Clean-up effort gets boost from community

cleanup
(Photo by Jason Kaplan) - Back in December, Bob Rogan started cleaning up the garbage in Cornwall. He started at the Route 9W ramps on Quaker Avenue and has since moved to the Rt. 32 corridor along the Moodna Creek. What started as a solo act has blossomed into a community effort. On Sunday, Scott Cavalari helped Tracy Andrews pull up a baby carriage using a rope.

Volunteers join Rogan picking up trash & debris

Bob Rogan didn’t hide his frustration when he described Cornwall as looking like a third world country. The West Point Tours bus driver and 20-year resident has spent the last two months trying to clean up the garbage folks toss out of their cars.

It was during his regular route along Quaker Avenue that Rogan began noticing all the trash strewn along the Route 9W exit ramps.
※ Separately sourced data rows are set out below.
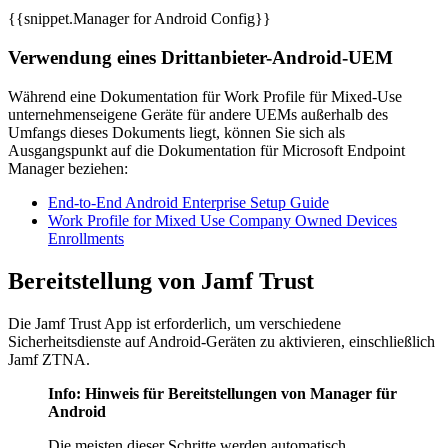
{{snippet.Manager for Android Config}}
Verwendung eines Drittanbieter-Android-UEM
Während eine Dokumentation für Work Profile für Mixed-Use
unternehmenseigene Geräte für andere UEMs außerhalb des
Umfangs dieses Dokuments liegt, können Sie sich als
Ausgangspunkt auf die Dokumentation für Microsoft Endpoint
Manager beziehen:
End-to-End Android Enterprise Setup Guide
Work Profile for Mixed Use Company Owned Devices
Enrollments
Bereitstellung von Jamf Trust
Die Jamf Trust App ist erforderlich, um verschiedene
Sicherheitsdienste auf Android-Geräten zu aktivieren, einschließlich
Jamf ZTNA.
Info: Hinweis für Bereitstellungen von Manager für
Android
Die meisten dieser Schritte werden automatisch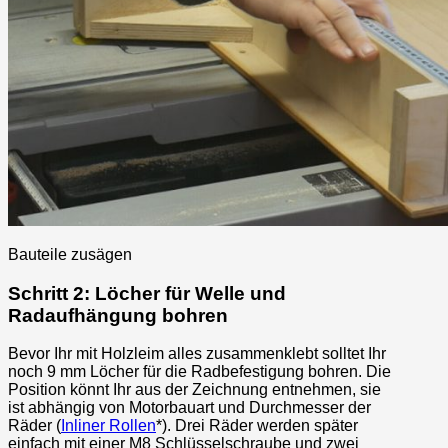
Bauteile zusägen
Schritt 2: Löcher für Welle und
Radaufhängung bohren
Bevor Ihr mit Holzleim alles zusammenklebt solltet Ihr
noch 9 mm Löcher für die Radbefestigung bohren. Die
Position könnt Ihr aus der Zeichnung entnehmen, sie
ist abhängig von Motorbauart und Durchmesser der
Räder (
Inliner Rollen
*). Drei Räder werden später
einfach mit einer M8 Schlüsselschraube und zwei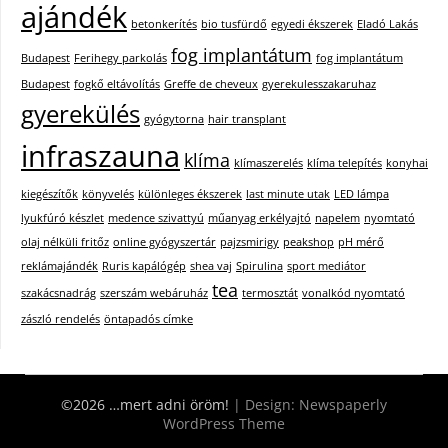
ajándék
betonkerítés
bio tusfürdő
egyedi ékszerek
Eladó Lakás
fog implantátum
Budapest
Ferihegy parkolás
fog implantátum
Budapest
fogkő eltávolítás
Greffe de cheveux
gyerekulesszakaruhaz
gyerekülés
gyógytorna
hair transplant
infraszauna
klíma
klímaszerelés
klíma telepítés
konyhai
kiegészítők
könyvelés
különleges ékszerek
last minute utak
LED lámpa
lyukfúró készlet
medence szivattyú
műanyag erkélyajtó
napelem
nyomtató
olaj nélküli fritőz
online gyógyszertár
pajzsmirigy
peakshop
pH mérő
reklámajándék
Ruris kapálógép
shea vaj
Spirulina
sport mediátor
tea
szakácsnadrág
szerszám webáruház
termosztát
vonalkód nyomtató
zászló rendelés
öntapadós címke
©2026 …mert adni öröm!
| Design:
Newspaperly
WordPress Theme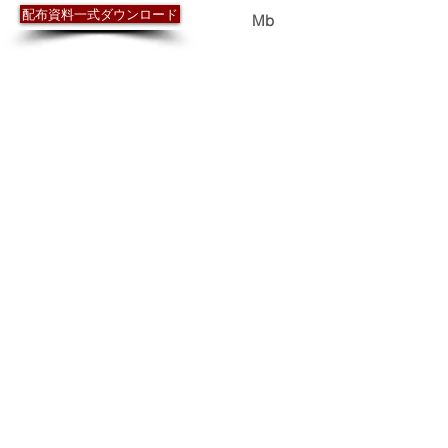
配布資料一式ダウンロード
0.9
Mb
前回のWG からの流れ
再生普及行動計画ＷＧの取組み進捗状況
知名度調査アンケート結果
ワンダグリンダ・プロジェクト2010 中間報
告（概要）
ワンダグリンダ・プロジェクト2010 進捗状
況（一覧）
ワンダグリンダ・プロジェクト2011 募集概
要（案）
今後のスケジュール（案）
現在の情報発信（一覧）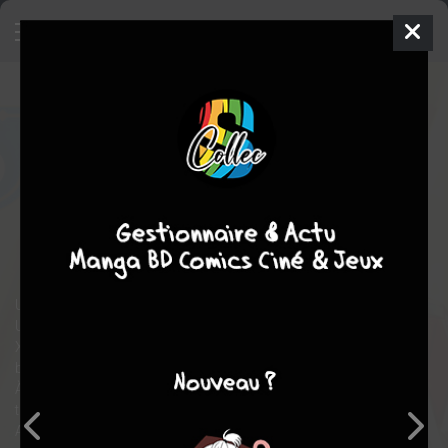
Chroniques de la mariée de
Bretagne
6
SIMPLE
jeu. 4 déc. 2025
Kurokawa
Manga
Seinen
Junji TAKEHARA
Junji TAKEHARA
EN COURS
4
tomes
comédie
historique
romance
Un récit médiéval où les apparences sont parfois trompeuses...
Une quête de vengeance au coeur de la Bretagne du XIIIe siècle.
XIIIe siècle, Bretagne… Thomas, un héraut, arpente un champ de
bataille au péril de sa vie.
À la fin de la bataille, il se voit confier une nouvelle mission :
trouver une épouse pour l’héritier du duc de Bretagne !
Afin de s’acquitter de sa tâche, Thomas se rend à un tournoi en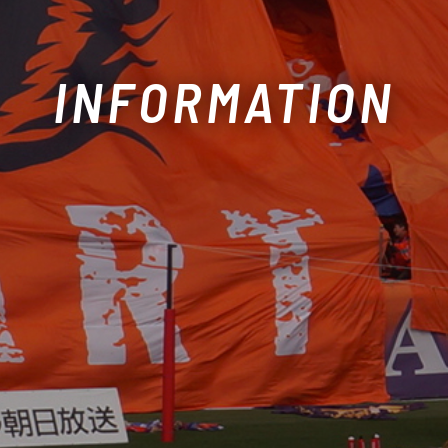
INFORMATION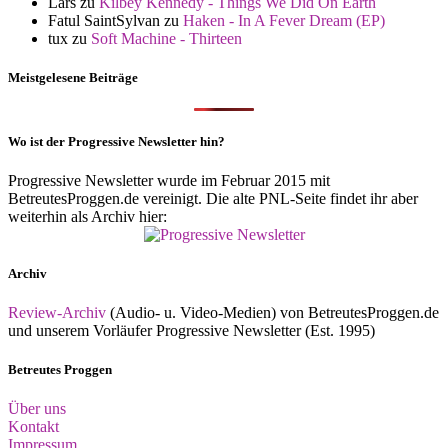
Lars
zu
Kilbey Kennedy - Things We Did On Earth
Fatul SaintSylvan
zu
Haken - In A Fever Dream (EP)
tux
zu
Soft Machine - Thirteen
Meistgelesene Beiträge
Wo ist der Progressive Newsletter hin?
Progressive Newsletter wurde im Februar 2015 mit
BetreutesProggen.de vereinigt. Die alte PNL-Seite findet ihr aber
weiterhin als Archiv hier:
Archiv
Review-Archiv
(Audio- u. Video-Medien) von BetreutesProggen.de
und unserem Vorläufer Progressive Newsletter (Est. 1995)
Betreutes Proggen
Über uns
Kontakt
Impressum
Tired of the mess in an otherwise affluent community, he decided to do something about it. He took two trash bags and started cleaning up the west side of the roadway, but unfortunately that wasn’t enough. It eventually took 19 bags to remove all the garbage.

Rogan quickly found the task to be too overwhelming for one man, so he wrote a letter to the editor in the Dec. 16 edition of The Cornwall Local asking for volunteers. Two ladies answered the call.
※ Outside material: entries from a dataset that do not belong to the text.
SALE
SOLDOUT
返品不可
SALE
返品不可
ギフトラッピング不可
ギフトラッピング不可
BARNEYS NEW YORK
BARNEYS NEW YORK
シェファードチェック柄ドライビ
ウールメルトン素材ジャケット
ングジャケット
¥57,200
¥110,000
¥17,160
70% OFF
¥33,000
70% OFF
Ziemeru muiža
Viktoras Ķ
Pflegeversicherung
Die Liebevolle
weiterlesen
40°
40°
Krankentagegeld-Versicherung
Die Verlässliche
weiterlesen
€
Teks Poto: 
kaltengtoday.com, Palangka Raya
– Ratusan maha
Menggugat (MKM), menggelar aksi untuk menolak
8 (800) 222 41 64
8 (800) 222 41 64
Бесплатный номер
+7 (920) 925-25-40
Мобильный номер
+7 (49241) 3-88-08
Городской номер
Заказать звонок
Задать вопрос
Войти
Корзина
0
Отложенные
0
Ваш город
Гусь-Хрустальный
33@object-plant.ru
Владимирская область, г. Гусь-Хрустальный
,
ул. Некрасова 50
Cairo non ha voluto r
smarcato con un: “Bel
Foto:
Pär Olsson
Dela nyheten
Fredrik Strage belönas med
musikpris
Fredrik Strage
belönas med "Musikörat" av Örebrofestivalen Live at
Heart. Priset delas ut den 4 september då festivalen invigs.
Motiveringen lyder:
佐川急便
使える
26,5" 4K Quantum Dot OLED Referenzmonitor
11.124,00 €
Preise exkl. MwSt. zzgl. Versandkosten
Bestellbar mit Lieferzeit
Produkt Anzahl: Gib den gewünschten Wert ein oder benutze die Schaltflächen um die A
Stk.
The Living in Cornwall Facebook community caught wind of the effort and soon the volunteer number ballooned to nearly a dozen. Having cleaned up Quaker Avenue, the crew has been working on clearing the trash along the Moodna Creek and Route 32.

Due to the steep slope down to the creek, motorists passing by are unlikely to see the mess, but Rogan said it doesn’t set a good example to the kayakers who pass through Cornwall.
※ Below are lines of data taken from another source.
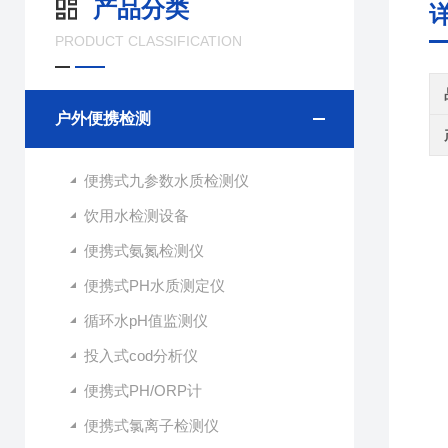
产品分类
PRODUCT CLASSIFICATION
户外便携检测
便携式九参数水质检测仪
饮用水检测设备
便携式氨氮检测仪
便携式PH水质测定仪
循环水pH值监测仪
投入式cod分析仪
便携式PH/ORP计
便携式氯离子检测仪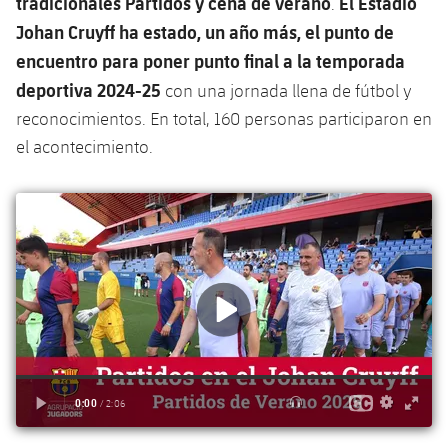
tradicionales Partidos y cena de verano
El Estadio
.
Johan Cruyff ha estado, un año más, el punto de
encuentro para poner punto final a la temporada
deportiva 2024-25
con una jornada llena de fútbol y
reconocimientos. En total, 160 personas participaron en
el acontecimiento.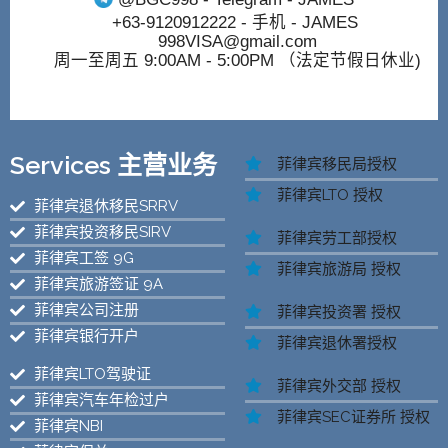
+63-9120912222
- 手机 - JAMES
998VISA@gmail.com
周一至周五 9:00AM - 5:00PM （法定节假日休业)
Services 主营业务
菲律宾移民局授权
菲律宾LTO 授权
菲律宾退休移民SRRV
菲律宾投资移民SIRV
菲律宾劳工部授权
菲律宾工签 9G
菲律宾旅游局 授权
菲律宾旅游签证 9A
菲律宾公司注册
菲律宾投资署 授权
菲律宾银行开户
菲律宾退休署授权
菲律宾LTO驾驶证
菲律宾外交部 授权
菲律宾汽车年检过户
菲律宾SEC证券所 授权
菲律宾NBI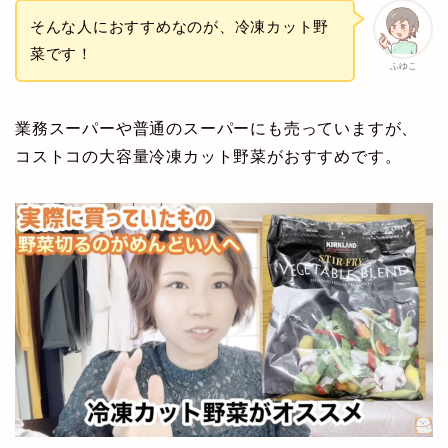
そんな人におすすめなのが、冷凍カット野
菜です！
ふゆこ
業務スーパーや普通のスーパーにも売っていますが、
コストコの大容量冷凍カット野菜がおすすめです。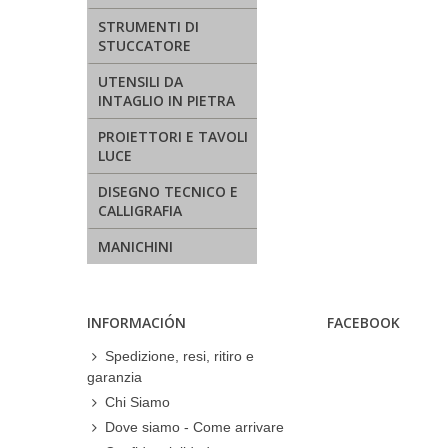
STRUMENTI DI
STUCCATORE
UTENSILI DA
INTAGLIO IN PIETRA
PROIETTORI E TAVOLI
LUCE
DISEGNO TECNICO E
CALLIGRAFIA
MANICHINI
INFORMACIÓN
FACEBOOK
Spedizione, resi, ritiro e
garanzia
Chi Siamo
Dove siamo - Come arrivare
It’s not just paper and the usual household trash which finds its way along the creek. This past Sunday, volunteers were using rope to pull up mattresses, wooden chairs, a large flat-screen TV, baby carriages, tires, and what looked to be the frame of an old dresser.

“This to me is like meditation because all you’re thinking about is trash,” Rogan said. “It’s very enlightening and it feels good. How can it not?”

Rogan said the guardrail along Rt. 32 is useless and all it does is provide leverage for anyone trying to get rid of large, heavy items. He said anyone can take those same items to the dump on Rt. 17K for free. He suggested an eight-foot fence, with barbed wire, be erected to prevent future dumping. He added signs should be posted warning folks of a potential fine for littering.

Despite the showing from the community, Rogan questioned why it’s taking a volunteer effort to clean up Cornwall rather than the town’s sanitation department.Lloyd Sabin, one of the volunteers, also called the town out, requesting someone take care of the problem or declare Cornwall a dump.

Not only have volunteers provided labor, some have donated trash bags. Foley Landscape Contractors provided a dumpster for all the trash collected and IL Tesoro Ristorante & Pizzeria offered pizza to the weary workers. Mamma Mia! Cafe & Pizzeria has already offered to donate pizza following next week’s clean-up.

Rogan said there are three other pull-offs heading south on Rt. 32, so the clean-up effort is not nearly complete. He said he and the other volunteers will be out every Sunday from 11 a.m. to 1 p.m. He welcomes anyone interested to lend a helping hand.